(Page-level text extractions)
· · · ·
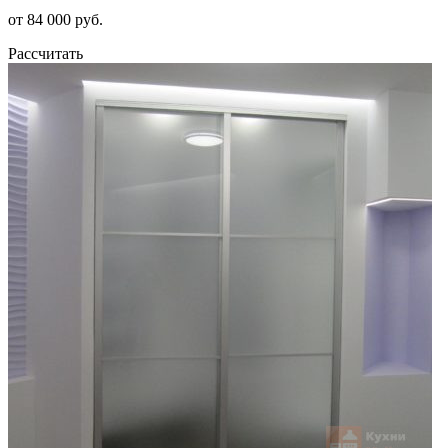
от 84 000 руб.
Рассчитать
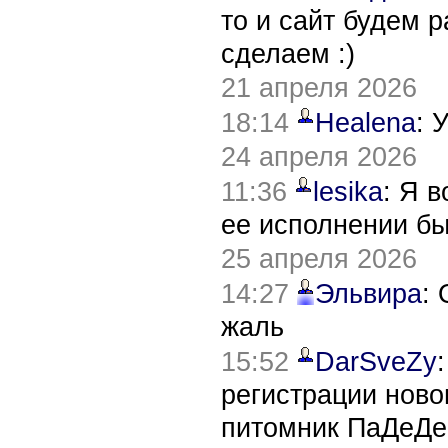
то и сайт будем 
сделаем :)
21 апреля 2026
18:14
Healena
: 
24 апреля 2026
11:36
lesika
: Я 
ее исполнении б
25 апреля 2026
14:27
Эльвира
:
жаль
15:52
DarSveZy
регистрации нов
питомник ПаДеДе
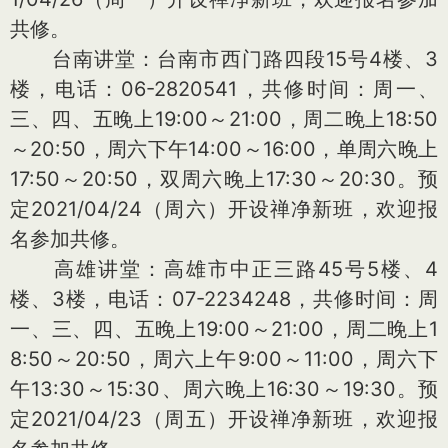
共修。
台南讲堂：台南市西门路四段15号4楼、3
楼，电话：06-2820541，共修时间：周一、
三、四、五晚上19:00～21:00，周二晚上18:50
～20:50，周六下午14:00～16:00，单周六晚上
17:50～20:50，双周六晚上17:30～20:30。预
定2021/04/24（周六）开设禅净新班，欢迎报
名参加共修。
高雄讲堂：高雄市中正三路45号5楼、4
楼、3楼，电话：07-2234248，共修时间：周
一、三、四、五晚上19:00～21:00，周二晚上1
8:50～20:50，周六上午9:00～11:00，周六下
午13:30～15:30、周六晚上16:30～19:30。预
定2021/04/23（周五）开设禅净新班，欢迎报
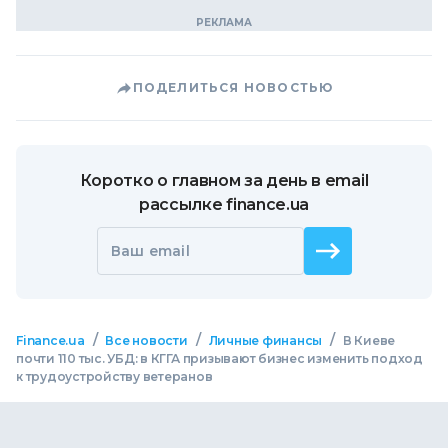
ПОДЕЛИТЬСЯ НОВОСТЬЮ
Коротко о главном за день в email
рассылке finance.ua
Ваш email
/
/
/
Finance.ua
Все новости
Личные финансы
В Киеве
почти 110 тыс. УБД: в КГГА призывают бизнес изменить подход
к трудоустройству ветеранов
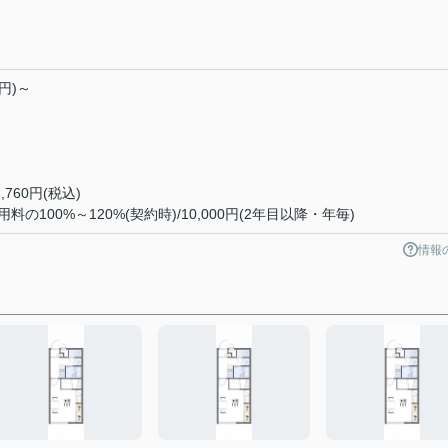
0円)～
760円(税込)
100%～120%(契約時)/10,000円(2年目以降・年毎)
情報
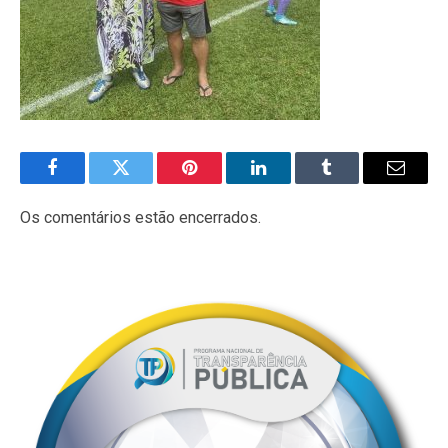
Facebook
Twitter
Pinterest
LinkedIn
Tumblr
E-
mail
Os comentários estão encerrados.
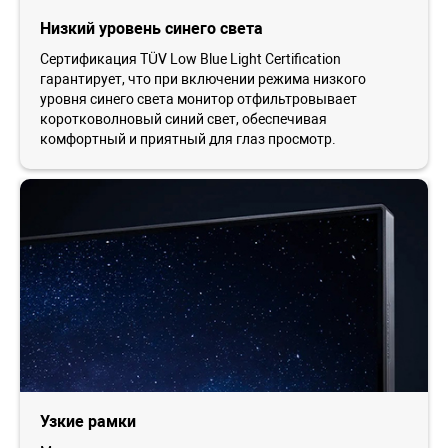
Низкий уровень синего света
Сертификация TÜV Low Blue Light Certification
гарантирует, что при включении режима низкого
уровня синего света монитор отфильтровывает
коротковолновый синий свет, обеспечивая
комфортный и приятный для глаз просмотр.
Узкие рамки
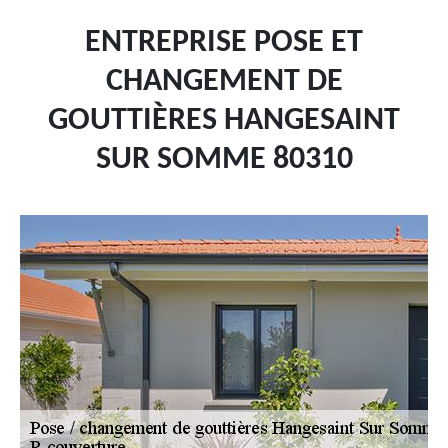
ENTREPRISE POSE ET
CHANGEMENT DE
GOUTTIÈRES HANGESAINT
SUR SOMME 80310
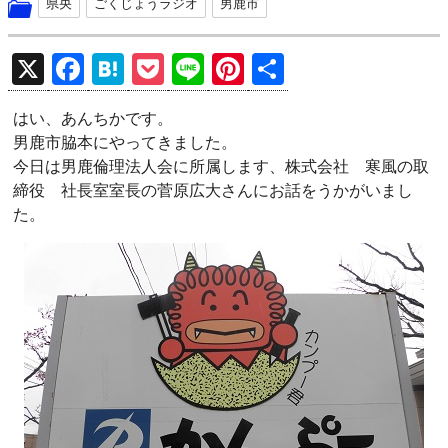
県央
ごくじょうラジオ
男鹿市
X
F
H
P
Li
Pi
共
a
at
o
n
nt
有
はい、あんちかです。
ce
e
ck
e
er
男鹿市脇本にやってきました。
b
n
et
es
今日は男鹿倫理法人会に所属します、株式会社 寒風の取
o
a
t
締役 社長室室長の菅原広大さんにお話をうかがいまし
た。
o
k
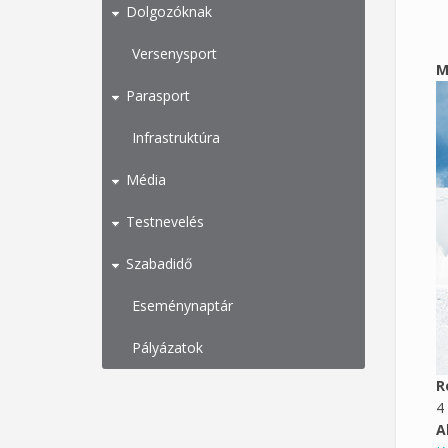
Dolgozóknak
Versenysport
M
Parasport
Infrastruktúra
Média
Testnevelés
Szabadidő
Eseménynaptár
Pályázatok
R
4
A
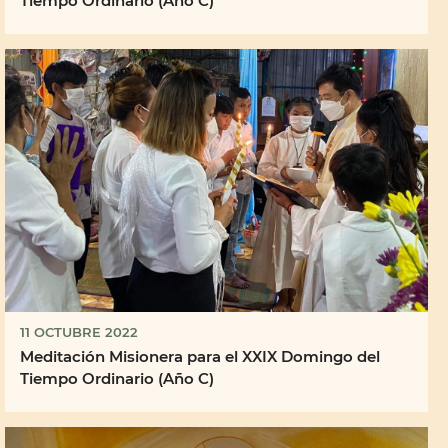
11 OCTUBRE 2022
Meditación Misionera para el XXIX Domingo del
Tiempo Ordinario (Año C)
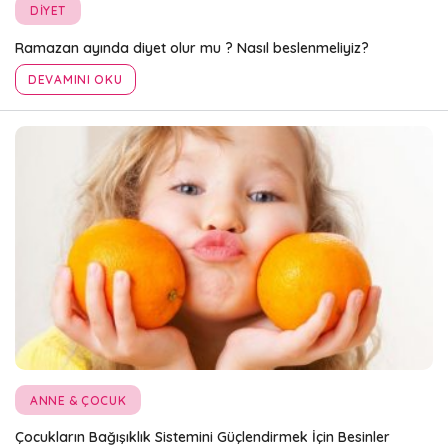
DIYET
Ramazan ayında diyet olur mu ? Nasıl beslenmeliyiz?
DEVAMINI OKU
ANNE & ÇOCUK
Çocukların Bağışıklık Sistemini Güçlendirmek İçin Besinler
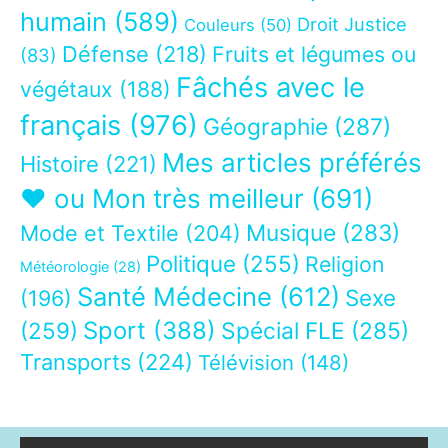
humain
(589)
Droit Justice
Couleurs
(50)
Défense
(218)
Fruits et légumes ou
(83)
Fâchés avec le
végétaux
(188)
français
(976)
Géographie
(287)
Mes articles préférés
Histoire
(221)
❤ ou Mon très meilleur
(691)
Musique
(283)
Mode et Textile
(204)
Politique
(255)
Religion
Météorologie
(28)
Santé Médecine
(612)
Sexe
(196)
Sport
(388)
(259)
Spécial FLE
(285)
Transports
(224)
Télévision
(148)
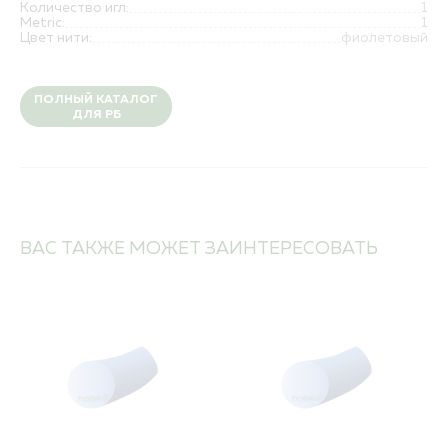
Количество игл:
1
Metric:
1
Цвет нити:
фиолетовый
ПОЛНЫЙ КАТАЛОГ
ДЛЯ РБ
ВАС ТАКЖЕ МОЖЕТ ЗАИНТЕРЕСОВАТЬ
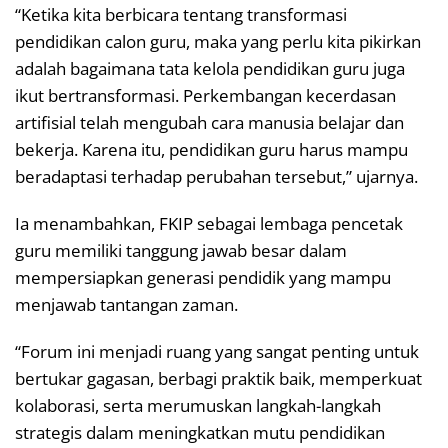
“Ketika kita berbicara tentang transformasi
pendidikan calon guru, maka yang perlu kita pikirkan
adalah bagaimana tata kelola pendidikan guru juga
ikut bertransformasi. Perkembangan kecerdasan
artifisial telah mengubah cara manusia belajar dan
bekerja. Karena itu, pendidikan guru harus mampu
beradaptasi terhadap perubahan tersebut,” ujarnya.
Ia menambahkan, FKIP sebagai lembaga pencetak
guru memiliki tanggung jawab besar dalam
mempersiapkan generasi pendidik yang mampu
menjawab tantangan zaman.
“Forum ini menjadi ruang yang sangat penting untuk
bertukar gagasan, berbagi praktik baik, memperkuat
kolaborasi, serta merumuskan langkah-langkah
strategis dalam meningkatkan mutu pendidikan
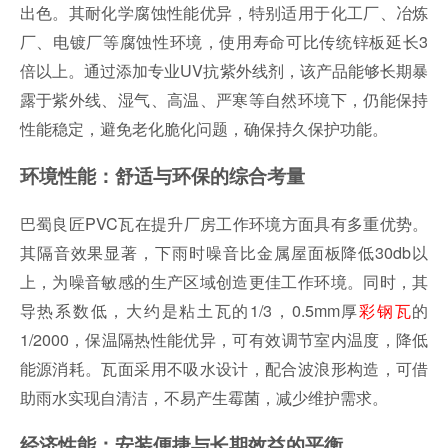
出色。其耐化学腐蚀性能优异，特别适用于化工厂、冶炼
厂、电镀厂等腐蚀性环境，使用寿命可比传统锌板延长3
倍以上。通过添加专业UV抗紫外线剂，该产品能够长期暴
露于紫外线、湿气、高温、严寒等自然环境下，仍能保持
性能稳定，避免老化脆化问题，确保持久保护功能。
环境性能：舒适与环保的综合考量
巴蜀良匠PVC瓦在提升厂房工作环境方面具有多重优势。
其隔音效果显著，下雨时噪音比金属屋面板降低30db以
上，为噪音敏感的生产区域创造更佳工作环境。同时，其
导热系数低，大约是粘土瓦的1/3，0.5mm厚
彩钢瓦
的
1/2000，保温隔热性能优异，可有效调节室内温度，降低
能源消耗。瓦面采用不吸水设计，配合波浪形构造，可借
助雨水实现自清洁，不易产生霉菌，减少维护需求。
经济性能：安装便捷与长期效益的平衡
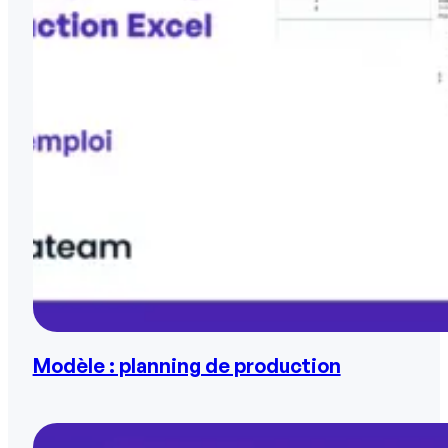
Modèle : planning de production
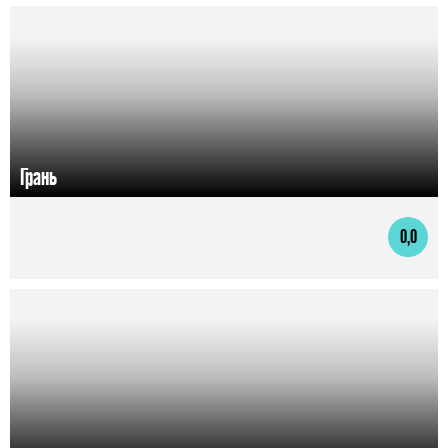
Грань
0,0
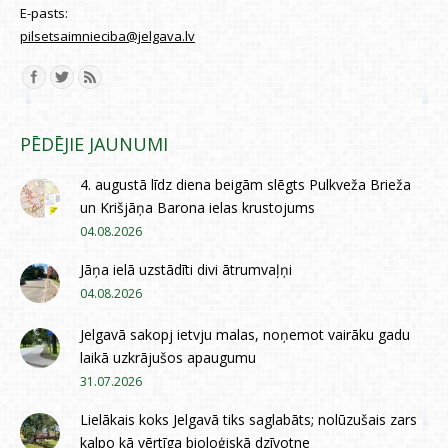
E-pasts:
pilsetsaimnieciba@jelgava.lv
Find us on:
PĒDĒJIE JAUNUMI
4. augustā līdz diena beigām slēgts Pulkveža Brieža
un Krišjāņa Barona ielas krustojums
04.08.2026
Jāņa ielā uzstādīti divi ātrumvaļņi
04.08.2026
Jelgavā sakopj ietvju malas, noņemot vairāku gadu
laikā uzkrājušos apaugumu
31.07.2026
Lielākais koks Jelgavā tiks saglabāts; nolūzušais zars
kalpo kā vērtīga bioloģiskā dzīvotne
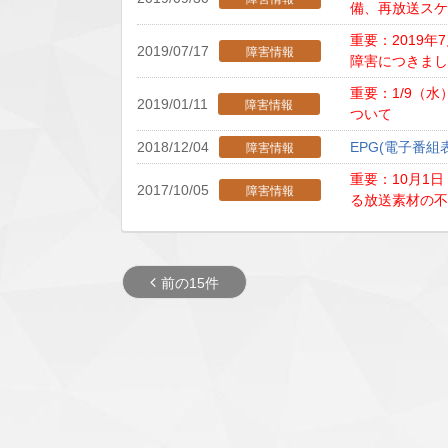
備、再放送ス
重要：2019
2019/07/17
障害情報
障害につきま
重要：1/9（
2019/01/11
障害情報
ついて
2018/12/04
EPG(電子番
障害情報
重要：10月1
2017/10/05
障害情報
る放送素材の
前の15件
· · · ·
What is needed is an exact copy of all the data, with no images in it.

от 84 000 руб.
Рассчитать
то и сайт будем 
сделаем :)
21 апреля 2026
18:14
Healena
: 
24 апреля 2026
11:36
lesika
: Я 
ее исполнении б
25 апреля 2026
14:27
Эльвира
:
жаль
15:52
DarSveZy
регистрации нов
питомник ПаДеДе
共修。
台南讲堂：台南市西门路四段15号4楼、3
楼，电话：06-2820541，共修时间：周一、
三、四、五晚上19:00～21:00，周二晚上18:50
～20:50，周六下午14:00～16:00，单周六晚上
17:50～20:50，双周六晚上17:30～20:30。预
定2021/04/24（周六）开设禅净新班，欢迎报
名参加共修。
高雄讲堂：高雄市中正三路45号5楼、4
楼、3楼，电话：07-2234248，共修时间：周
一、三、四、五晚上19:00～21:00，周二晚上1
8:50～20:50，周六上午9:00～11:00，周六下
午13:30～15:30、周六晚上16:30～19:30。预
定2021/04/23（周五）开设禅净新班，欢迎报
ПОДЕЛИТЬСЯ НОВОСТЬЮ
Коротко о главном за день в email
рассылке finance.ua
Ваш email
/
/
/
Finance.ua
Все новости
Личные финансы
В Киеве
почти 110 тыс. УБД: в КГГА призывают бизнес изменить подход
к трудоустройству ветеранов
0円)～
760円(税込)
100%～120%(契約時)/10,000円(2年目以降・年毎)
情報
Facebook
Twitter
Pinterest
LinkedIn
Tumblr
E-
mail
Os comentários estão encerrados.
Низкий уровень синего света
Сертификация TÜV Low Blue Light Certification
гарантирует, что при включении режима низкого
уровня синего света монитор отфильтровывает
коротковолновый синий свет, обеспечивая
комфортный и приятный для глаз просмотр.
Узкие рамки
ENTREPRISE POSE ET
CHANGEMENT DE
GOUTTIÈRES HANGESAINT
SUR SOMME 80310
県央
ごくじょうラジオ
男鹿市
X
F
H
P
Li
Pi
共
a
at
o
n
nt
有
はい、あんちかです。
ce
e
ck
e
er
男鹿市脇本にやってきました。
b
n
et
es
今日は男鹿倫理法人会に所属します、株式会社 寒風の取
o
a
t
締役 社長室室長の菅原広大さんにお話をうかがいまし
た。
o
k
Dolgozóknak
Versenysport
M
Parasport
Infrastruktúra
Média
Testnevelés
Szabadidő
Eseménynaptár
Pályázatok
R
4
A
11 OCTUBRE 2022
Meditación Misionera para el XXIX Domingo del
Tiempo Ordinario (Año C)
DIYET
Ramazan ayında diyet olur mu ? Nasıl beslenmeliyiz?
DEVAMINI OKU
ANNE & ÇOCUK
Çocukların Bağışıklık Sistemini Güçlendirmek İçin Besinler
humain
(589)
Droit Justice
Couleurs
(50)
Défense
(218)
Fruits et légumes ou
(83)
Fâchés avec le
végétaux
(188)
français
(976)
Géographie
(287)
Mes articles préférés
Histoire
(221)
❤ ou Mon très meilleur
(691)
Musique
(283)
Mode et Textile
(204)
Politique
(255)
Religion
Météorologie
(28)
Santé Médecine
(612)
Sexe
(196)
Sport
(388)
(259)
Spécial FLE
(285)
Transports
(224)
Télévision
(148)
Количество игл:
1
Metric:
1
Цвет нити:
фиолетовый
ПОЛНЫЙ КАТАЛОГ
ДЛЯ РБ
ВАС ТАКЖЕ МОЖЕТ ЗАИНТЕРЕСОВАТЬ
“Ketika kita berbicara tentang transformasi
pendidikan calon guru, maka yang perlu kita pikirkan
adalah bagaimana tata kelola pendidikan guru juga
ikut bertransformasi. Perkembangan kecerdasan
artifisial telah mengubah cara manusia belajar dan
bekerja. Karena itu, pendidikan guru harus mampu
beradaptasi terhadap perubahan tersebut,” ujarnya.
Ia menambahkan, FKIP sebagai lembaga pencetak
guru memiliki tanggung jawab besar dalam
mempersiapkan generasi pendidik yang mampu
menjawab tantangan zaman.
“Forum ini menjadi ruang yang sangat penting untuk
bertukar gagasan, berbagi praktik baik, memperkuat
kolaborasi, serta merumuskan langkah-langkah
strategis dalam meningkatkan mutu pendidikan
出色。其耐化学腐蚀性能优异，特别适用于化工厂、冶炼
厂、电镀厂等腐蚀性环境，使用寿命可比传统锌板延长3
倍以上。通过添加专业UV抗紫外线剂，该产品能够长期暴
露于紫外线、湿气、高温、严寒等自然环境下，仍能保持
性能稳定，避免老化脆化问题，确保持久保护功能。
环境性能：舒适与环保的综合考量
巴蜀良匠PVC瓦在提升厂房工作环境方面具有多重优势。
其隔音效果显著，下雨时噪音比金属屋面板降低30db以
上，为噪音敏感的生产区域创造更佳工作环境。同时，其
导热系数低，大约是粘土瓦的1/3，0.5mm厚
彩钢瓦
的
1/2000，保温隔热性能优异，可有效调节室内温度，降低
能源消耗。瓦面采用不吸水设计，配合波浪形构造，可借
助雨水实现自清洁，不易产生霉菌，减少维护需求。
经济性能：安装便捷与长期效益的平衡
Modèle : planning de production
Грань
0,0
E-pasts:
pilsetsaimnieciba@jelgava.lv
Find us on:
PĒDĒJIE JAUNUMI
4. augustā līdz diena beigām slēgts Pulkveža Brieža
un Krišjāņa Barona ielas krustojums
04.08.2026
Jāņa ielā uzstādīti divi ātrumvaļņi
04.08.2026
Jelgavā sakopj ietvju malas, noņemot vairāku gadu
laikā uzkrājušos apaugumu
31.07.2026
Lielākais koks Jelgavā tiks saglabāts; nolūzušais zars
kalpo kā vērtīga bioloģiskā dzīvotne
備、再放送ス
重要：2019
2019/07/17
障害情報
障害につきま
重要：1/9（
2019/01/11
障害情報
ついて
2018/12/04
EPG(電子番
障害情報
重要：10月1
2017/10/05
障害情報
る放送素材の
前の15件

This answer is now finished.